> _YOUR INSTRUCTIONS_
Write the data out again so that it matches word for word.

(Transcribed page contents)
###

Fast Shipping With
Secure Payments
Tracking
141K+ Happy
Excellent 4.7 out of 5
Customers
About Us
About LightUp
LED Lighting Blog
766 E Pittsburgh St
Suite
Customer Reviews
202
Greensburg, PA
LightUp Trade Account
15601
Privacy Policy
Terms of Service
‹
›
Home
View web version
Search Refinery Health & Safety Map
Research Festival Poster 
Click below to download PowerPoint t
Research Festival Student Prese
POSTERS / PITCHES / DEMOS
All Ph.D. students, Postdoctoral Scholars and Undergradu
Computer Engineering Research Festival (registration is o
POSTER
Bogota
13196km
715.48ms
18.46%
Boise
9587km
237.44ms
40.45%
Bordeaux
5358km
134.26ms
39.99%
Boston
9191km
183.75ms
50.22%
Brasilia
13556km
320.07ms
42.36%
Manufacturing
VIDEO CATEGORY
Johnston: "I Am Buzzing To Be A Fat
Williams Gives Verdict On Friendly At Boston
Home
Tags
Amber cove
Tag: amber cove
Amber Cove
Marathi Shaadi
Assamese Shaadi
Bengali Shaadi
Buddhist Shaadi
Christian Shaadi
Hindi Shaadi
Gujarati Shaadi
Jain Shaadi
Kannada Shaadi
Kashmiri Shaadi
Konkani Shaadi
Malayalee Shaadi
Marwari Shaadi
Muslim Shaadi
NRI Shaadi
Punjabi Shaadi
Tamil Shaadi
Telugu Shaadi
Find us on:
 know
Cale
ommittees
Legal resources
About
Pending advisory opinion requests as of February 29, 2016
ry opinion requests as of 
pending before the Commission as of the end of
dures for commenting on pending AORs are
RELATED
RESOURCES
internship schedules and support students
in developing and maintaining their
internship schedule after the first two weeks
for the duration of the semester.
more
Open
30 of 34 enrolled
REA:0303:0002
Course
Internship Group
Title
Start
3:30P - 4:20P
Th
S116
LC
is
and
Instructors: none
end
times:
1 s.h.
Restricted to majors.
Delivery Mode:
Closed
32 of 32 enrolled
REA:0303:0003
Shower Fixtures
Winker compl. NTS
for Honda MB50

###

> _TASK RESULT_
Fast Shipping With
Secure Payments
Tracking
141K+ Happy
Excellent 4.7 out of 5
Customers
About Us
About LightUp
LED Lighting Blog
766 E Pittsburgh St
Suite
Customer Reviews
202
Greensburg, PA
LightUp Trade Account
15601
Privacy Policy
Terms of Service
‹
›
Home
View web version
Search Refinery Health & Safety Map
Research Festival Poster 
Click below to download PowerPoint t
Research Festival Student Prese
POSTERS / PITCHES / DEMOS
All Ph.D. students, Postdoctoral Scholars and Undergradu
Computer Engineering Research Festival (registration is o
POSTER
Bogota
13196km
715.48ms
18.46%
Boise
9587km
237.44ms
40.45%
Bordeaux
5358km
134.26ms
39.99%
Boston
9191km
183.75ms
50.22%
Brasilia
13556km
320.07ms
42.36%
Manufacturing
VIDEO CATEGORY
Johnston: "I Am Buzzing To Be A Fat
Williams Gives Verdict On Friendly At Boston
Home
Tags
Amber cove
Tag: amber cove
Amber Cove
Marathi Shaadi
Assamese Shaadi
Bengali Shaadi
Buddhist Shaadi
Christian Shaadi
Hindi Shaadi
Gujarati Shaadi
Jain Shaadi
Kannada Shaadi
Kashmiri Shaadi
Konkani Shaadi
Malayalee Shaadi
Marwari Shaadi
Muslim Shaadi
NRI Shaadi
Punjabi Shaadi
Tamil Shaadi
Telugu Shaadi
Find us on:
 know
Cale
ommittees
Legal resources
About
Pending advisory opinion requests as of February 29, 2016
ry opinion requests as of 
pending before the Commission as of the end of
dures for commenting on pending AORs are
RELATED
RESOURCES
internship schedules and support students
in developing and maintaining their
internship schedule after the first two weeks
for the duration of the semester.
more
Open
30 of 34 enrolled
REA:0303:0002
Course
Internship Group
Title
Start
3:30P - 4:20P
Th
S116
LC
is
and
Instructors: none
end
times:
1 s.h.
Restricted to majors.
Delivery Mode:
Closed
32 of 32 enrolled
REA:0303:0003
Shower Fixtures
Winker compl. NTS
for Honda MB50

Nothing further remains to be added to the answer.